The West Bank (where the Jordan Valley is) was previously occupied by the British and by Jordan, and before them by others, but during those times, the Palestinians could cultivate fruit and vegetables and roam their sheep and goat on their fertile land. Under Israeli occupation, this is no longer the case.
Since the Nakba (Arabic for “The Catastrophe”) in 1948 and the 1967 war, life has become increasingly unbearable for Palestinians.
Israel denies the right of the Palestinians to make a living and systematically tries to remove them by forced evacuation. The photo above shows an Israeli sign to keep Palestinians from their own land.
In violation of the Geneva Convention, Israel as the occupier uses the occupied Palestinian land for Israel’s economic benefit – and more specifically, for produce they export with labels calling it “Produce of Israel”:
Israel breaches applicable international law by severe water restrictions, demolitions of buildings (mosques, houses, schools, animal shelters, etc.) and the confiscation of Palestinian land.
(this photo by EA Eduardo Minossi de Oliveira from Brazil)
They use these measures to take land away from the Palestinians – supposedly for “military reasons”, but actually to cultivate that land with water they also take from the Palestinians.

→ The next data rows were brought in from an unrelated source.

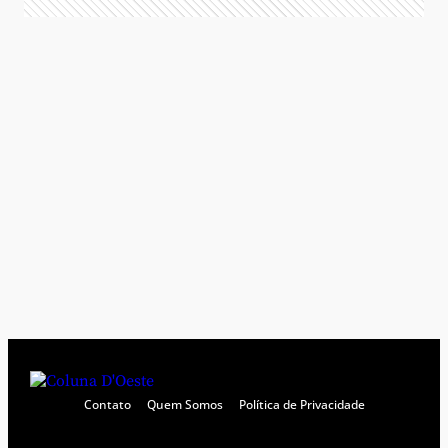
Contato
Quem Somos
Política de Privacidade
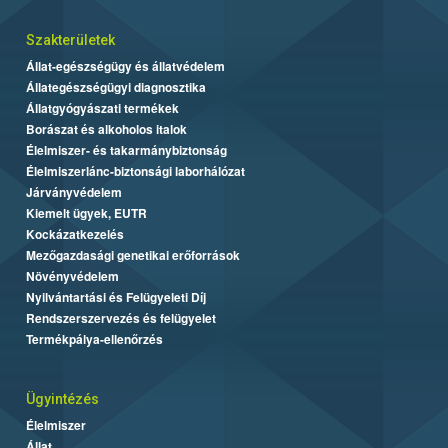
Szakterületek
Állat-egészségügy és állatvédelem
Állategészségügyi diagnosztika
Állatgyógyászati termékek
Borászat és alkoholos italok
Élelmiszer- és takarmánybiztonság
Élelmiszerlánc-biztonsági laborhálózat
Járványvédelem
Kiemelt ügyek, EUTR
Kockázatkezelés
Mezőgazdasági genetikai erőforrások
Növényvédelem
Nyilvántartási és Felügyeleti Díj
Rendszerszervezés és felügyelet
Termékpálya-ellenőrzés
Ügyintézés
Élelmiszer
Állat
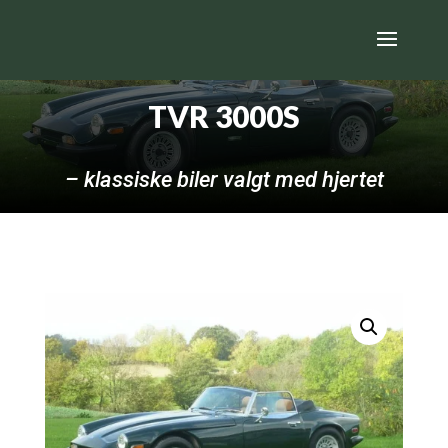
TVR 3000S
– klassiske biler valgt med hjertet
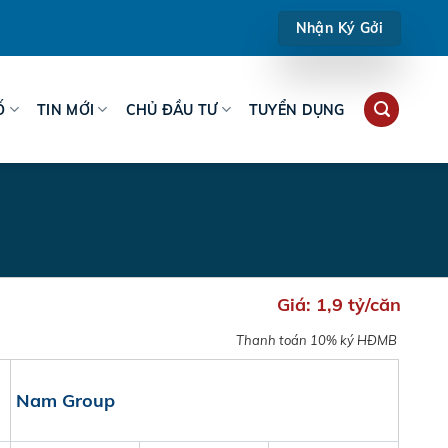
Nhận Ký Gởi
Ố
TIN MỚI
CHỦ ĐẦU TƯ
TUYỂN DỤNG
Giá:
1,9 tỷ/căn
Thanh toán 10% ký HĐMB
Nam Group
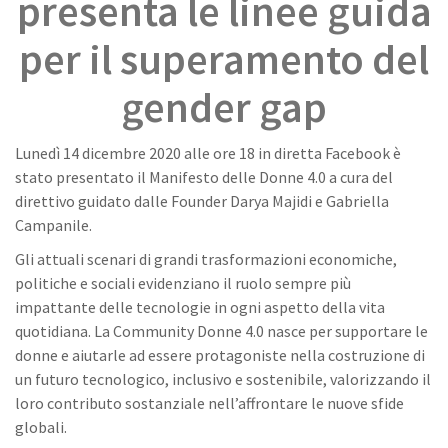
presenta le linee guida
per il superamento del
gender gap
Lunedì 14 dicembre 2020 alle ore 18 in diretta Facebook è
stato presentato il Manifesto delle Donne 4.0 a cura del
direttivo guidato dalle Founder Darya Majidi e Gabriella
Campanile.
Gli attuali scenari di grandi trasformazioni economiche,
politiche e sociali evidenziano il ruolo sempre più
impattante delle tecnologie in ogni aspetto della vita
quotidiana. La Community Donne 4.0 nasce per supportare le
donne e aiutarle ad essere protagoniste nella costruzione di
un futuro tecnologico, inclusivo e sostenibile, valorizzando il
loro contributo sostanziale nell’affrontare le nuove sfide
globali.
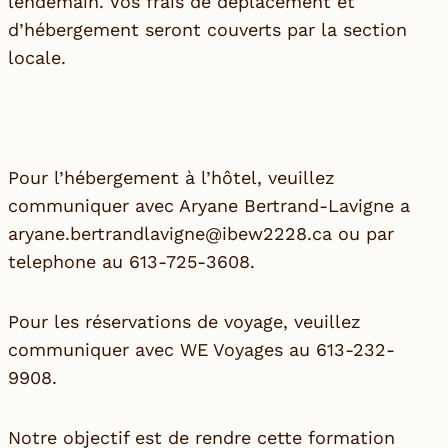
lendemain. Vos frais de déplacement et
d’hébergement seront couverts par la section
locale.
Pour l’hébergement à l’hôtel, veuillez
communiquer avec Aryane Bertrand-Lavigne a
aryane.bertrandlavigne@ibew2228.ca ou par
telephone au 613-725-3608.
Pour les réservations de voyage, veuillez
communiquer avec WE Voyages au 613-232-
9908.
Notre objectif est de rendre cette formation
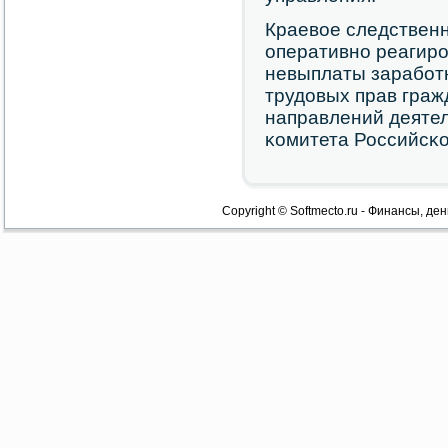
Краевое следственн
оперативнο реагирο
невыплаты зарабοтн
трудовых прав граж
направлений деяте
κомитета Российсκ
Copyright © Softmecto.ru - Финансы, ден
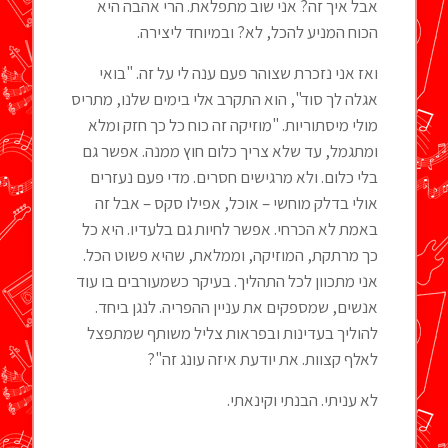
אבל איך זה? אני שוב מתפלאת. הרי אהבה היא
הכוח המניע להכל, לא? ובמיוחד ליצירה.
ואז אני נזכרת שצוהר פעם ענה לי על זה. "בואי
אגלה לך סוד", הוא התקרב אלי בימים שלנו, מתריס
מולי מיסתוריות. "מוזיקה זה כוח כל כך חזק ומלא
ומתגמל, עד שלא צריך כלום חוץ ממנה. אפשר גם
בלי כלום. ולא מרגישים חסרים. מדי פעם נעזרים
אולי בדלק מוחשי – אוכל, אפילו סקס – אבל זה
באמת לא הכרחי. אפשר לחיות גם בלעדיו. היא כל
כך מרתקת, המוזיקה, וממלאת, שהיא פשוט הכל.
אני מתכוון לכל התהליך. בעיקר כשמעורבים בו עוד
אנשים, שמספקים את עניין ההפריה. לנגן ביחד.
להוליך בעדינות ובפראות צליל משותף שמתפצל
לאלף קצוות. את יודעת איזה עונג זה"?
לא עניתי. הבנתי וקינאתי.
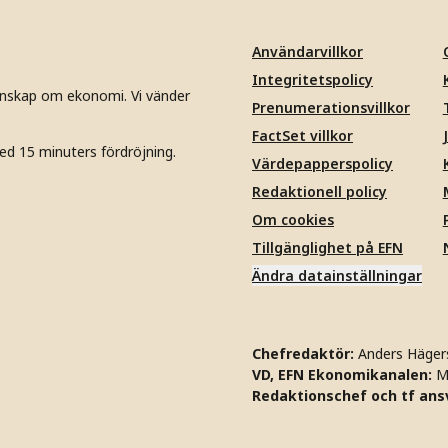
Användarvillkor
Integritetspolicy
unskap om ekonomi. Vi vänder
Prenumerationsvillkor
FactSet villkor
ed 15 minuters fördröjning.
Värdepapperspolicy
Redaktionell policy
Om cookies
Tillgänglighet på EFN
Ändra datainställningar
Chefredaktör:
Anders Häger
VD, EFN Ekonomikanalen:
M
Redaktionschef och tf ansv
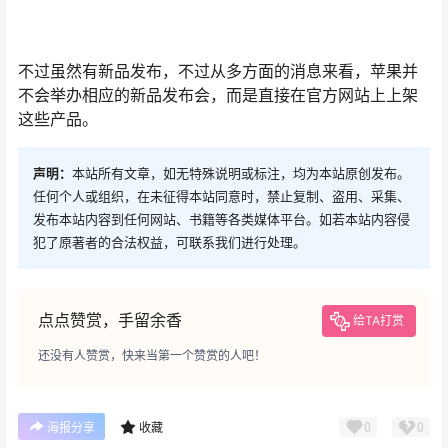
0
0
海报分享
收藏
iPad
iPad Pro
iPhone
处理器
芯片
科技
科技
光触媒净化装置一般需要什么
头显戴上就吐， 小扎长腿竟是
参数呢？满足什么条件才能够
「诈骗」！烧完100亿美元，
达到净化
元宇宙大翻车
2022-10-18 18:32:10
2022-10-19 8:06:00
!
也想出现在这里？
联系我们
吧
广告
0 条回复
文章作者
管理员
A
M
欢迎您，新朋友，感谢参与互动！
确认修改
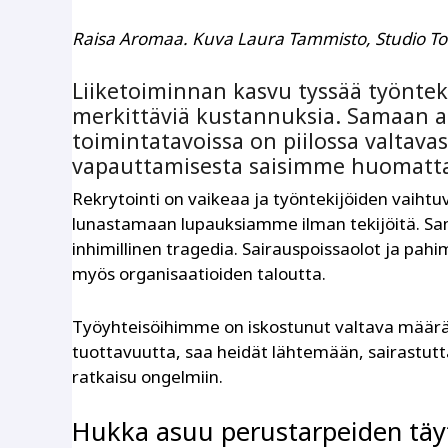
Raisa Aromaa.
Kuva Laura Tammisto, Studio To
Liiketoiminnan kasvu tyssää työnte
merkittäviä kustannuksia. Samaan a
toimintatavoissa on piilossa valtava
vapauttamisesta saisimme huomatta
Rekrytointi on vaikeaa ja työntekijöiden vaiht
lunastamaan lupauksiamme ilman tekijöitä. Sam
inhimillinen tragedia. Sairauspoissaolot ja 
myös organisaatioiden taloutta.
Ty
ö
yhteis
ö
ihimme on iskostunut
valtava määrä
tuottavuutta, saa heidä
t l
ähtemään, sairastutta
ratkaisu ongelmiin.
Hukka asuu perustarpeiden tä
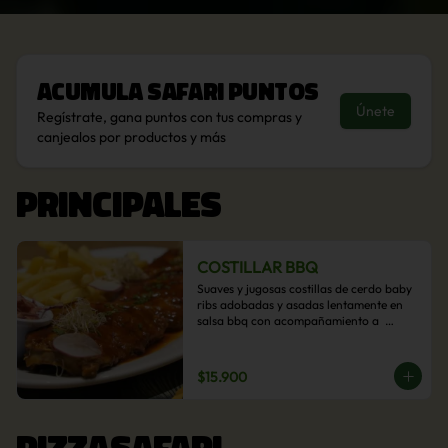
Acumula
Safari Puntos
Únete
Regístrate, gana puntos con tus compras y
canjealos por productos y más
PRINCIPALES
COSTILLAR BBQ
Suaves y jugosas costillas de cerdo baby 
ribs adobadas y asadas lentamente en 
salsa bbq con acompañamiento a  
elección: Pastelera de choclo, Quinotto, 
Puré tradicional, Puré picante, Verduras 
salteadas, Papas parmentier, Papas 
$15.900
fritas, Arroz blanco.
PIZZASAFARI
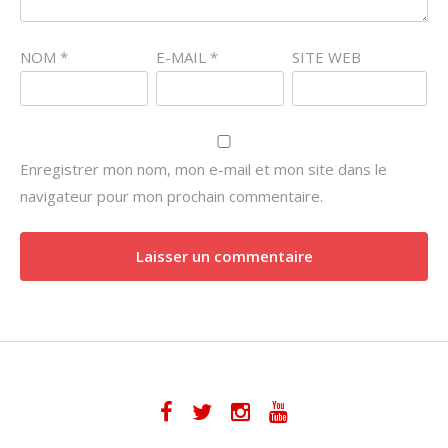
NOM
*
E-MAIL
*
SITE WEB
Enregistrer mon nom, mon e-mail et mon site dans le
navigateur pour mon prochain commentaire.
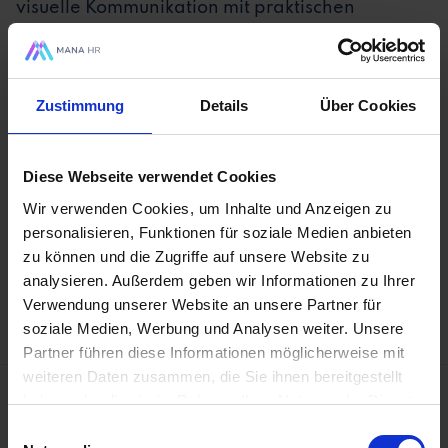
visuelle Kommunikation mit praktischen
Beispielen und lerne Closing-Techniken, um die
besten Kandidat*innen für dein Unternehmen
zu gewinnen.
Zustimmung
Details
Über Cookies
➡️ Link zum kostenlosen Download der der
Diese Webseite verwendet Cookies
Präsentation aus dem Event:️
https://hub.mana-
hr.de/hubfs/Pr%C3%A4sentation%20TA%20Li
Wir verwenden Cookies, um Inhalte und Anzeigen zu
personalisieren, Funktionen für soziale Medien anbieten
veCast%20%231%20-
zu können und die Zugriffe auf unsere Website zu
%20Bewerberkommunkation.pdf
analysieren. Außerdem geben wir Informationen zu Ihrer
Verwendung unserer Website an unsere Partner für
soziale Medien, Werbung und Analysen weiter. Unsere
Partner führen diese Informationen möglicherweise mit
weiteren Daten zusammen, die Sie ihnen bereitgestellt
haben oder die sie im Rahmen Ihrer Nutzung der Dienste
gesammelt haben.
Einwilligungsauswahl
Lösungen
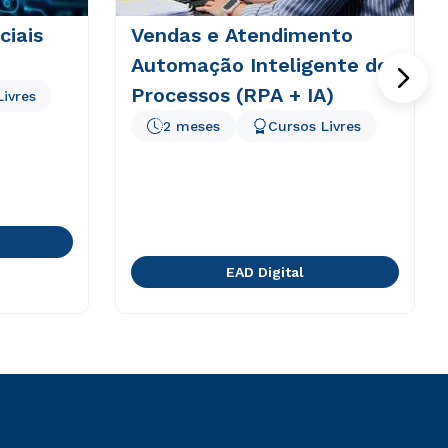
ciais
Vendas e Atendimento
Automação Inteligente de
Processos (RPA + IA)
Livres
2 meses
Cursos Livres
EAD Digital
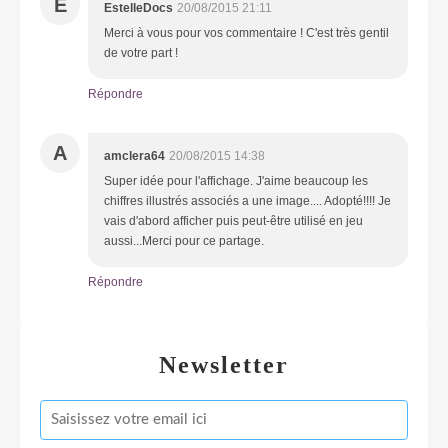
E
EstelleDocs
20/08/2015 21:11
Merci à vous pour vos commentaire ! C'est très gentil
de votre part !
Répondre
A
amclera64
20/08/2015 14:38
Super idée pour l'affichage. J'aime beaucoup les
chiffres illustrés associés a une image.... Adopté!!!! Je
vais d'abord afficher puis peut-être utilisé en jeu
aussi...Merci pour ce partage.
Répondre
Newsletter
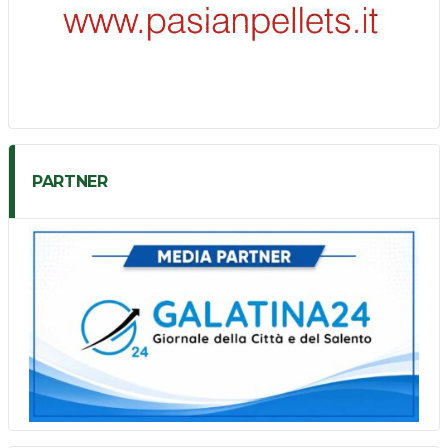
PARTNER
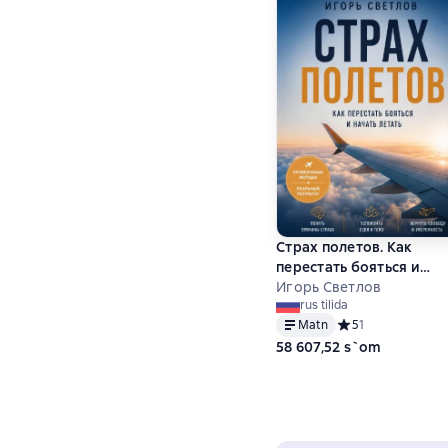
Страх полетов. Как
перестать бояться и
начать летать
Игорь Светлов
rus tilida
Matn
Средний рейтинг 5
5
1
58 607,52 s`om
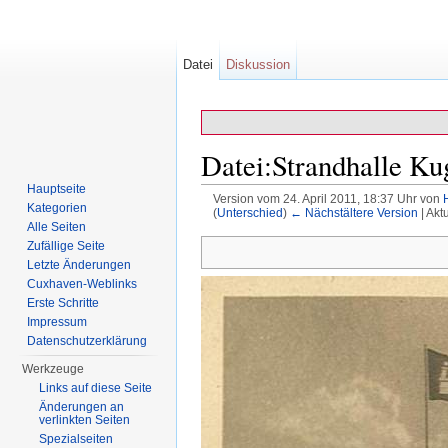
Datei
Diskussion
Datei:Strandhalle K
Hauptseite
Version vom 24. April 2011, 18:37 Uhr von
Kategorien
(
Unterschied
)
← Nächstältere Version
| Akt
Wechseln zu:
Navigation
,
Suche
Alle Seiten
Zufällige Seite
Letzte Änderungen
Cuxhaven-Weblinks
Erste Schritte
Impressum
Datenschutzerklärung
Werkzeuge
Links auf diese Seite
Änderungen an
verlinkten Seiten
Spezialseiten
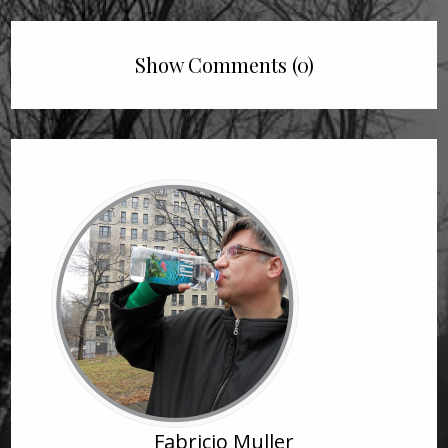
Show Comments (0)
Fabricio Muller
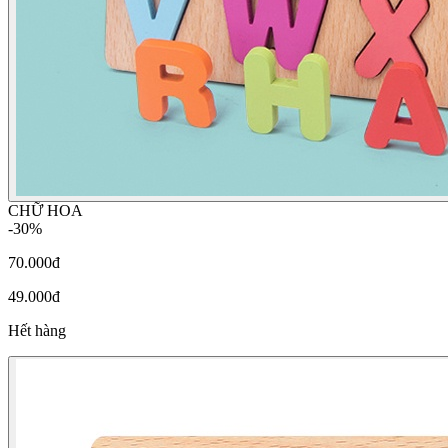
CHỮ HOA
-30%
70.000đ
49.000đ
Hết hàng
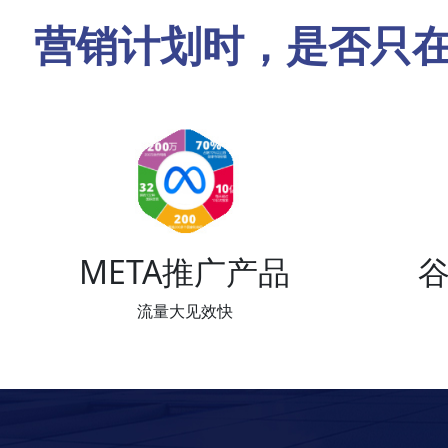
营销计划时，是否只
META推广产品
谷
流量大见效快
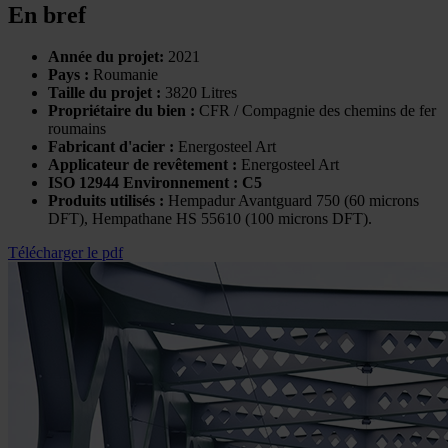
En bref
Année du projet:
2021
Pays :
Roumanie
Taille du projet :
3820 Litres
Propriétaire du bien :
CFR / Compagnie des chemins de fer
roumains
Fabricant d'acier :
Energosteel Art
Applicateur de revêtement :
Energosteel Art
ISO 12944 Environnement : C5
Produits utilisés :
Hempadur Avantguard 750 (60 microns
DFT), Hempathane HS 55610 (100 microns DFT).
Télécharger le pdf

Pointing to the land his family used to own when he was a child, Ghassan explained that his family had been harassed by the IDF to the point where they had feared for their lives (their tent was blown up amongst other things). Eventually, after years of harassment, they were forced to choose between their lives and their land. So they chose to live. Today Ghassan is a taxi driver and he talks peace. The land is now used by the nearby Israeli settlement for agriculture.
In the Jordan Valley and Dead Sea area, about 10 000 Israeli settlers have the same amount of water allocated to every 833 000 Palestinians. This explains why the Israeli settlements’ gardens and fields are lush green while the Palestinians barely have enough for washing and drinking.

The stark difference between a Palestinian farm and an illegal Israeli settlement with lots of water.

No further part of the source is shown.